What investors should do now

The Budget does not remove the case for property investment. It raises the standard for what qualifies as a good investment.

From here, investors should be more disciplined about five things.

First, cashflow matters more. If negative gearing becomes less available for future established-property purchases, investors need to understand the true holding cost before they buy.

Second, land and scarcity still matter. A new dwelling may receive more favourable tax treatment, but long-term capital growth still depends heavily on the quality of the underlying asset.

Third, rental demand must be tested properly. Strong advertised rents are not enough. Investors need to understand tenant depth, vacancy, competing supply and whether the rent is sustainable.

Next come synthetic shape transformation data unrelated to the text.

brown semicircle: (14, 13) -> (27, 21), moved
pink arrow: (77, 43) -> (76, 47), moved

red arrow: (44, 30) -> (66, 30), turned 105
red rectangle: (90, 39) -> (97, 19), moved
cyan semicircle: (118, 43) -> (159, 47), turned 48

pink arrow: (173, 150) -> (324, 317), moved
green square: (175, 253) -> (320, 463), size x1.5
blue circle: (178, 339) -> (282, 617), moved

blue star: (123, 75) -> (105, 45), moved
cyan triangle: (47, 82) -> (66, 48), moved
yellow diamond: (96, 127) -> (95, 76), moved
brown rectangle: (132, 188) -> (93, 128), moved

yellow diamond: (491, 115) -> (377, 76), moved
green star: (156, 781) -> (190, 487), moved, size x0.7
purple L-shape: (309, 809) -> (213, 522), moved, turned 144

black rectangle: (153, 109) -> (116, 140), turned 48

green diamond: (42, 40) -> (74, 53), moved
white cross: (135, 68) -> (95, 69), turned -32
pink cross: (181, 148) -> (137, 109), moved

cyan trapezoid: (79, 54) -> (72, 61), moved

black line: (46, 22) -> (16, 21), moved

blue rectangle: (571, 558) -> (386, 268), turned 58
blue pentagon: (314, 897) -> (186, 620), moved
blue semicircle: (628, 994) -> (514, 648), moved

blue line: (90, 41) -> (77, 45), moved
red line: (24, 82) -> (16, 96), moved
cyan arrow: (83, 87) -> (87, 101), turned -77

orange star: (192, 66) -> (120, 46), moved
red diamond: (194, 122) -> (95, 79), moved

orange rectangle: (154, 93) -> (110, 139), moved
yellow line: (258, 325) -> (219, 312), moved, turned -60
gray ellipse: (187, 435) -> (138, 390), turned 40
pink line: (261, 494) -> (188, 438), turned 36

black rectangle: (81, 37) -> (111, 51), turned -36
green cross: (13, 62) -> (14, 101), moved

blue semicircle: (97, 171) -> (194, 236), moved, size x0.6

Fourth, supply risk needs closer attention. This is particularly relevant for new builds, where multiple similar properties may settle into the same market at the same time.

Finally, tax should be treated as an input, not the strategy. The right property should still make sense before the tax benefit is applied.

The bottom line

The investment environment is becoming more complex.

The Budget changes are likely to shift some investor demand toward new builds, while making negatively geared established properties less attractive for future purchases. At the same time, market momentum is easing in several major capitals and borrowing costs remain high.

That combination does not mean investors should step away from the market. It means the margin for error has narrowed.

The best opportunities are still likely to be found where the property has strong fundamentals: sustainable rent, manageable holding costs, good land value, limited competing supply and clear long-term demand.

In this market, strategy matters more than tax treatment alone.